- Task prompt
Tally the lines of these entries that include "高级搜索"; respond with only that tally.

(Beginning of Extracted material)

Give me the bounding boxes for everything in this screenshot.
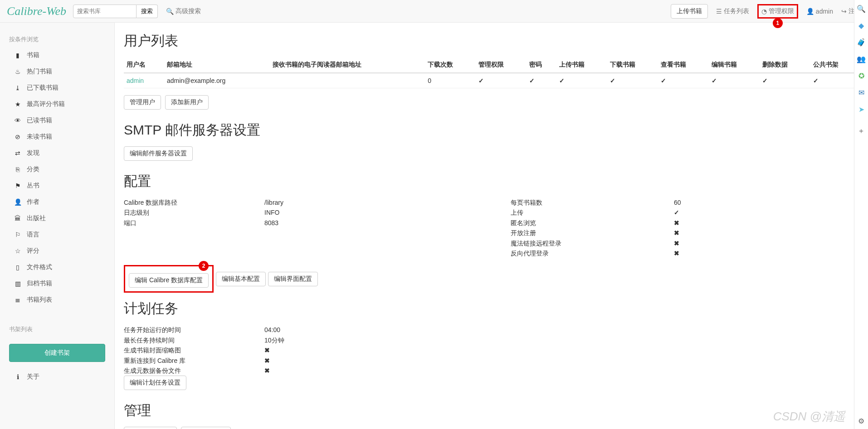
callout-badge-2: 2 xyxy=(199,261,209,271)
config-row: 匿名浏览 xyxy=(511,218,861,228)
config-row: 开放注册 xyxy=(511,228,861,238)
archive-icon: ▥ xyxy=(14,280,21,287)
config-row: 魔法链接远程登录 xyxy=(511,238,861,248)
user-label: admin xyxy=(816,8,833,15)
advanced-search-link[interactable]: 🔍 高级搜索 xyxy=(166,7,201,15)
config-row: 日志级别INFO xyxy=(124,207,474,217)
people-icon[interactable]: 👥 xyxy=(857,55,866,63)
send-icon[interactable]: ➤ xyxy=(858,105,864,114)
advanced-search-label: 高级搜索 xyxy=(176,7,201,15)
table-header: 下载次数 xyxy=(425,57,476,73)
check-icon xyxy=(661,77,666,84)
check-icon xyxy=(712,77,717,84)
edit-calibre-db-button[interactable]: 编辑 Calibre 数据库配置 xyxy=(129,273,209,288)
config-right-column: 每页书籍数60上传匿名浏览开放注册魔法链接远程登录反向代理登录 xyxy=(511,198,861,258)
scheduled-row: 最长任务持续时间10分钟 xyxy=(124,335,861,345)
sidebar-item-0[interactable]: ▮书籍 xyxy=(0,47,114,63)
sidebar-item-label: 已读书籍 xyxy=(27,116,52,125)
star-outline-icon: ☆ xyxy=(14,247,21,255)
edit-scheduled-button[interactable]: 编辑计划任务设置 xyxy=(124,376,186,390)
config-row: Calibre 数据库路径/library xyxy=(124,198,474,207)
cross-icon xyxy=(674,250,679,257)
user-link[interactable]: 👤admin xyxy=(806,8,833,15)
scheduled-row: 重新连接到 Calibre 库 xyxy=(124,356,861,366)
sidebar-item-12[interactable]: ☆评分 xyxy=(0,243,114,259)
admin-permissions-link[interactable]: ◔ 管理权限 1 xyxy=(757,4,798,19)
gear-icon[interactable]: ⚙ xyxy=(858,417,864,425)
fire-icon: ♨ xyxy=(14,68,21,75)
user-icon: 👤 xyxy=(806,8,814,15)
config-row: 上传 xyxy=(511,207,861,217)
table-header: 查看书籍 xyxy=(658,57,709,73)
top-header: Calibre-Web 搜索 🔍 高级搜索 上传书籍 ☰任务列表 ◔ 管理权限 … xyxy=(0,0,868,23)
config-row: 端口8083 xyxy=(124,218,474,228)
sidebar-item-label: 书籍 xyxy=(27,51,39,59)
edit-smtp-button[interactable]: 编辑邮件服务器设置 xyxy=(124,146,193,161)
logout-icon: ↪ xyxy=(841,8,847,15)
sidebar-item-13[interactable]: ▯文件格式 xyxy=(0,259,114,275)
table-row: adminadmin@example.org0 xyxy=(124,73,861,88)
brand-logo[interactable]: Calibre-Web xyxy=(7,5,66,18)
sidebar-item-label: 丛书 xyxy=(27,182,39,190)
flag-icon: ⚐ xyxy=(14,231,21,238)
sidebar-item-label: 归档书籍 xyxy=(27,280,52,288)
inbox-icon: ⎘ xyxy=(14,166,21,173)
header-right-group: 上传书籍 ☰任务列表 ◔ 管理权限 1 👤admin ↪注销 xyxy=(671,4,861,19)
check-icon xyxy=(610,77,615,84)
sidebar-item-11[interactable]: ⚐语言 xyxy=(0,227,114,243)
user-list-title: 用户列表 xyxy=(124,32,861,50)
sidebar-item-1[interactable]: ♨热门书籍 xyxy=(0,63,114,80)
edit-basic-config-button[interactable]: 编辑基本配置 xyxy=(216,272,266,286)
check-icon xyxy=(762,77,768,84)
table-header: 用户名 xyxy=(124,57,164,73)
sidebar-item-5[interactable]: ⊘未读书籍 xyxy=(0,129,114,145)
download-debug-button[interactable]: 下载 Debug 包 xyxy=(124,427,177,429)
check-icon xyxy=(674,209,679,216)
sidebar-item-label: 分类 xyxy=(27,165,39,174)
mail-icon[interactable]: ✉ xyxy=(858,88,864,97)
sidebar-item-6[interactable]: ⇄发现 xyxy=(0,145,114,161)
globe-icon[interactable]: ✪ xyxy=(858,72,864,80)
sidebar-item-label: 语言 xyxy=(27,231,39,239)
create-shelf-button[interactable]: 创建书架 xyxy=(9,344,105,362)
upload-book-button[interactable]: 上传书籍 xyxy=(671,4,708,19)
diamond-icon[interactable]: ◆ xyxy=(858,21,864,30)
config-left-column: Calibre 数据库路径/library日志级别INFO端口8083 xyxy=(124,198,474,258)
sidebar-item-4[interactable]: 👁已读书籍 xyxy=(0,112,114,129)
search-icon: 🔍 xyxy=(166,8,174,15)
user-table: 用户名邮箱地址接收书籍的电子阅读器邮箱地址下载次数管理权限密码上传书籍下载书籍查… xyxy=(124,57,861,88)
sidebar-shelf-heading: 书架列表 xyxy=(0,322,114,337)
sidebar-item-15[interactable]: ≣书籍列表 xyxy=(0,292,114,308)
briefcase-icon[interactable]: 🧳 xyxy=(857,38,866,47)
table-header: 接收书籍的电子阅读器邮箱地址 xyxy=(270,57,425,73)
user-link-cell[interactable]: admin xyxy=(124,73,164,88)
sidebar-item-8[interactable]: ⚑丛书 xyxy=(0,178,114,194)
admin-permissions-label: 管理权限 xyxy=(769,7,794,15)
sidebar-item-10[interactable]: 🏛出版社 xyxy=(0,210,114,227)
edit-ui-config-button[interactable]: 编辑界面配置 xyxy=(268,272,318,286)
cross-icon xyxy=(674,229,679,236)
sidebar-item-label: 书籍列表 xyxy=(27,296,52,304)
view-log-button[interactable]: 查看日志文件 xyxy=(181,427,231,429)
sidebar-item-3[interactable]: ★最高评分书籍 xyxy=(0,96,114,112)
book-icon: ▮ xyxy=(14,52,21,59)
list-icon: ≣ xyxy=(14,296,21,304)
table-header: 上传书籍 xyxy=(556,57,607,73)
dashboard-icon: ◔ xyxy=(761,8,767,15)
plus-icon[interactable]: ＋ xyxy=(858,126,865,136)
bookmark-icon: ⚑ xyxy=(14,182,21,189)
sidebar-item-2[interactable]: ⤓已下载书籍 xyxy=(0,80,114,96)
add-user-button[interactable]: 添加新用户 xyxy=(165,95,209,110)
task-list-link[interactable]: ☰任务列表 xyxy=(716,7,749,15)
search-icon[interactable]: 🔍 xyxy=(857,5,866,13)
sidebar-item-7[interactable]: ⎘分类 xyxy=(0,161,114,178)
search-button[interactable]: 搜索 xyxy=(137,5,158,18)
manage-users-button[interactable]: 管理用户 xyxy=(124,95,161,110)
table-header: 邮箱地址 xyxy=(164,57,270,73)
sidebar: 按条件浏览 ▮书籍♨热门书籍⤓已下载书籍★最高评分书籍👁已读书籍⊘未读书籍⇄发现… xyxy=(0,23,115,429)
download-icon: ⤓ xyxy=(14,84,21,92)
sidebar-item-9[interactable]: 👤作者 xyxy=(0,194,114,210)
sidebar-item-about[interactable]: ℹ关于 xyxy=(0,369,114,385)
search-input[interactable] xyxy=(73,5,137,18)
sidebar-item-14[interactable]: ▥归档书籍 xyxy=(0,275,114,292)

(End of Extracted material)

- Task answer
3